Miradas Cómplices en el Festival

En el festival, la fotógrafa Yvonne de 32 años se toca mirando cómo Rafael, arquitecto de 35, folla a su esposa y le sostiene la mirada cómplice.

12 min read September 10, 2026New

Te confieso que esa noche en el Festival de la Noche, junto a la costa, descubrí un hambre que llevaba años dormida dentro de mí. Me llamo Yvonne, tengo treinta y dos años y trabajo como fotógrafa freelance, capturando bodas, eventos y paisajes que otros consideran hermosos. Pero nada de lo que había visto a través de mi lente se comparaba con la imagen que se grabó en mis retinas esa noche: Rafael, un arquitecto de treinta y cinco años, follándose a su esposa mientras me sostenía la mirada como si yo fuera la única mujer en todo el festival.

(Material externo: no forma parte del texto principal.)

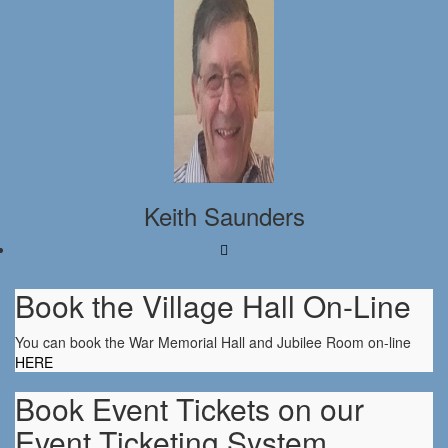
Keith Saunders
Book the Village Hall On-Line
You can book the War Memorial Hall and Jubilee Room on-line
HERE
Book Event Tickets on our
Event Ticketing System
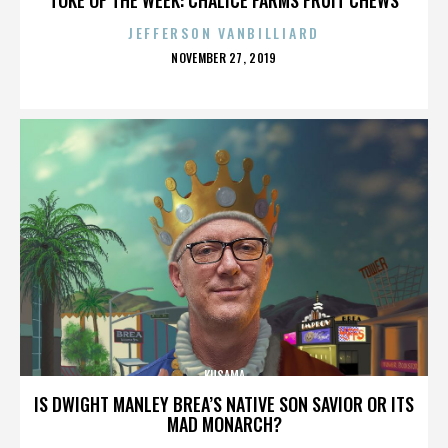
JEFFERSON VANBILLIARD
POSTED
NOVEMBER 27, 2019
ON
KUSAMA
IS DWIGHT MANLEY BREA’S NATIVE SON SAVIOR OR ITS
MAD MONARCH?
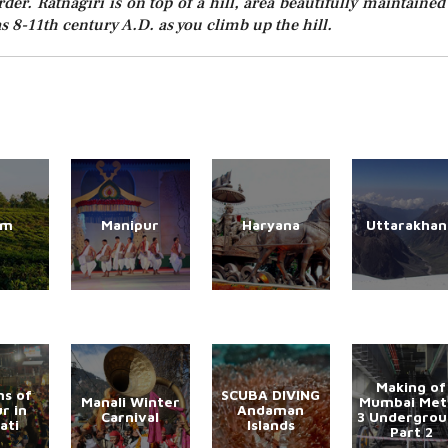
er. Ratnagiri is on top of a hill, area beautifully maintained
s 8-11th century A.D. as you climb up the hill.
am
Manipur
Haryana
Uttarakhan
Making of
s of
SCUBA DIVING
Manali Winter
Mumbai Met
r in
Andaman
Carnival
3 Undergro
ati
Islands
Part 2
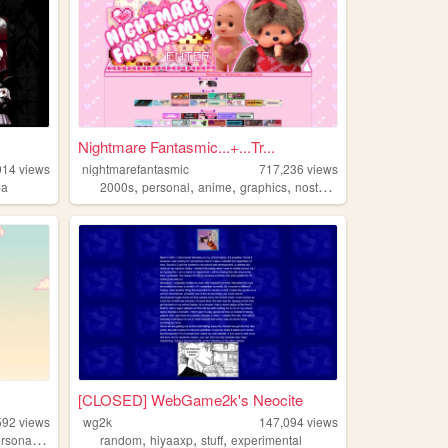
Nightmare Fantasmic...+...Tr...
914
views
nightmarefantasmic
717,236
views
,
,
,
,
pa
2000s
personal
anime
graphics
nostalgia
[CLOSED] WebGame2k's Neocite
592
views
wg2k
147,094
views
,
,
,
,
rsonal
anime
random
hiyaaxp
stuff
experimental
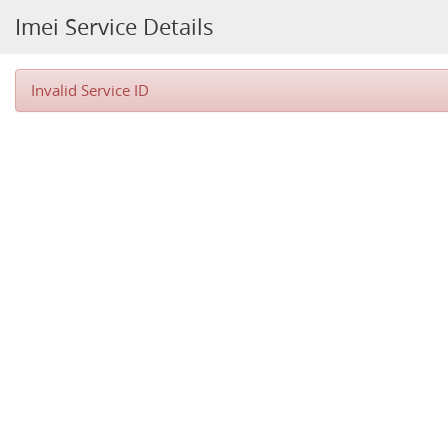
Imei Service Details
Invalid Service ID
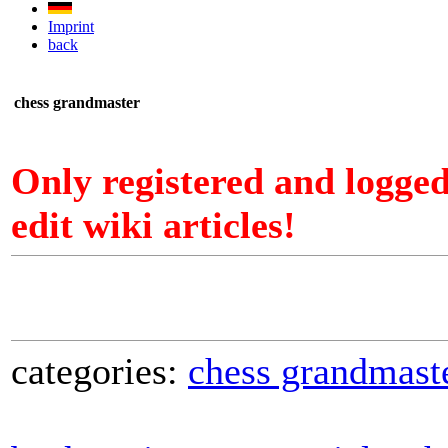
Imprint
back
chess grandmaster
Only registered and logge
edit wiki articles!
categories:
chess grandmast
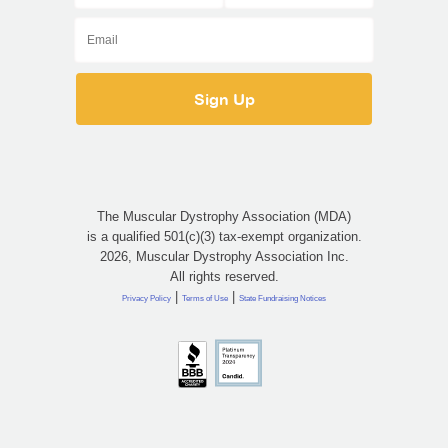
The Muscular Dystrophy Association (MDA)
is a qualified 501(c)(3) tax-exempt organization.
2026, Muscular Dystrophy Association Inc.
All rights reserved.
|
|
Privacy Policy
Terms of Use
State Fundraising Notices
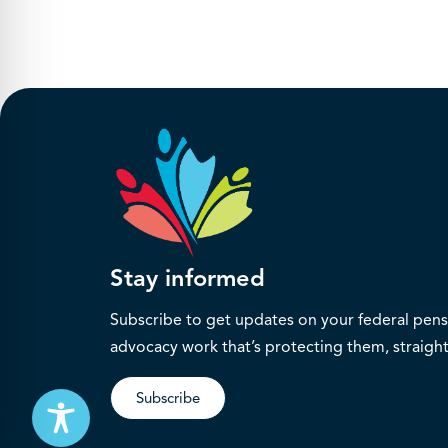
Stay informed
Subscribe to get updates on your federal pensi
advocacy work that’s protecting them, straight
Subscribe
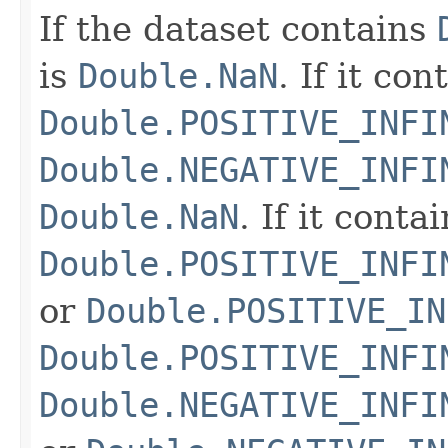
If the dataset contains
is
Double.NaN
. If it co
Double.POSITIVE_INFI
Double.NEGATIVE_INFI
Double.NaN
. If it conta
Double.POSITIVE_INFI
or
Double.POSITIVE_IN
Double.POSITIVE_INFI
Double.NEGATIVE_INFI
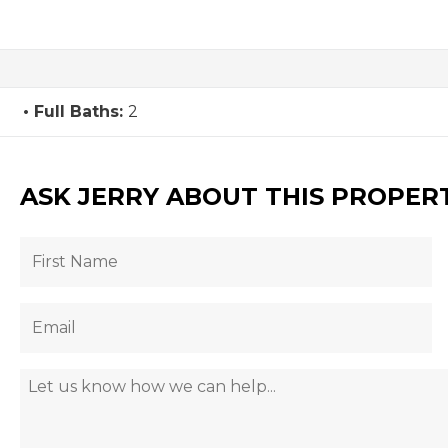
Full Baths:
2
ASK JERRY ABOUT THIS PROPER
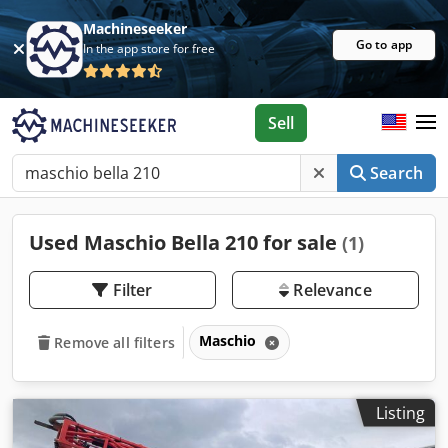
Machineseeker
Go to app
In the app store for free
Sell
Search
Used Maschio Bella 210 for sale
(1)
Filter
Relevance
Maschio
Remove all filters
Listing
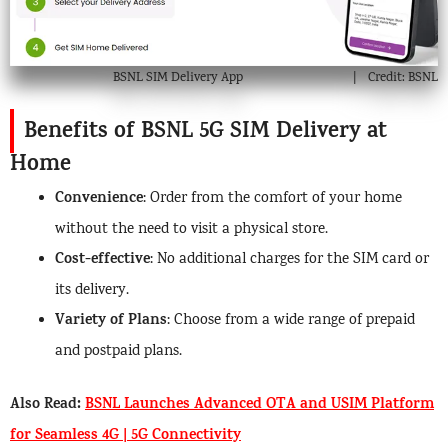
BSNL SIM Delivery App
Credit: BSNL
Benefits of BSNL 5G SIM Delivery at
Home
Convenience
: Order from the comfort of your home
without the need to visit a physical store.
Cost-effective
: No additional charges for the SIM card or
its delivery.
Variety of Plans
: Choose from a wide range of prepaid
and postpaid plans.
Also Read:
BSNL Launches Advanced OTA and USIM Platform
for Seamless 4G | 5G Connectivity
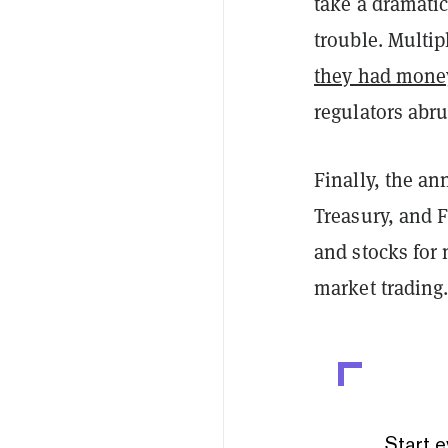
take a dramatic
trouble. Multi
they had mone
regulators abru
Finally, the a
Treasury, and 
and stocks for
market trading
Start e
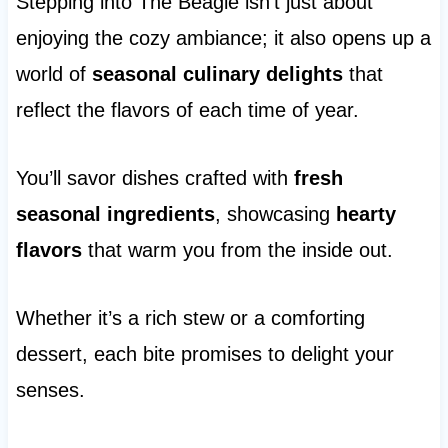
Stepping into The Beagle isn’t just about
enjoying the cozy ambiance; it also opens up a
world of
seasonal culinary delights
that
reflect the flavors of each time of year.
You’ll savor dishes crafted with
fresh
seasonal ingredients
, showcasing
hearty
flavors
that warm you from the inside out.
Whether it’s a rich stew or a comforting
dessert, each bite promises to delight your
senses.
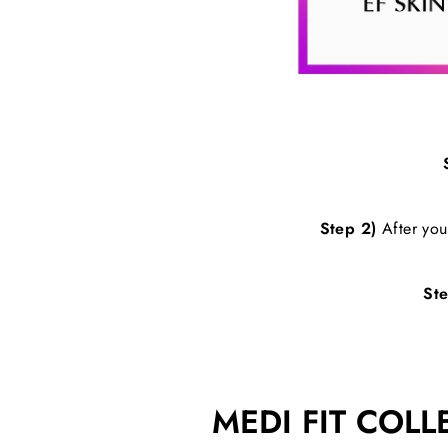
Step 2)
After your
Ste
MEDI FIT COLL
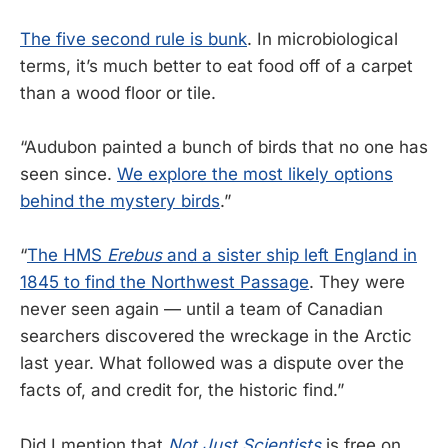
The five second rule is bunk
. In microbiological
terms, it’s much better to eat food off of a carpet
than a wood floor or tile.
“Audubon painted a bunch of birds that no one has
seen since.
We explore the most likely options
behind the mystery birds
.”
“
The HMS
Erebus
and a sister ship left England in
1845 to find the Northwest Passage
. They were
never seen again — until a team of Canadian
searchers discovered the wreckage in the Arctic
last year. What followed was a dispute over the
facts of, and credit for, the historic find.”
Did I mention that
Not Just Scientists
is free on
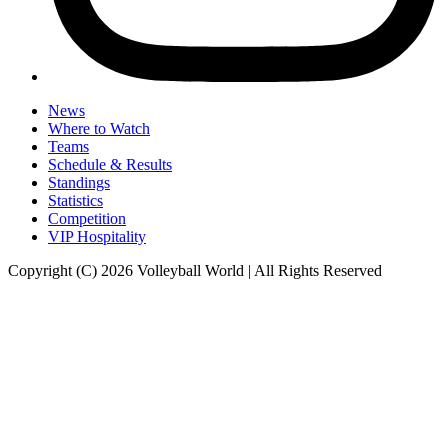
News
Where to Watch
Teams
Schedule & Results
Standings
Statistics
Competition
VIP Hospitality
Copyright (C) 2026 Volleyball World | All Rights Reserved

El bullicio era ensordecedor. Los tambores retumbaban, las luces de neón pintaban de rojo y dorado las carpas alineadas junto al mar, y el olor a mariscos fritos, cerveza y salitre lo impregnaba todo. Yo caminaba sin rumbo, con mi cámara colgada al cuello y una falda ligera que el viento levantaba a cada paso, cuando nuestras miradas se engancharon por primera vez entre la multitud. Rafael era alto, de hombros anchos por las horas que pasaba en obras y maquetas, el cabello negro ligeramente revuelto y una barba de tres días que le daba un aire peligroso. Paulina, su esposa, reía colgada de su brazo, ajena a todo.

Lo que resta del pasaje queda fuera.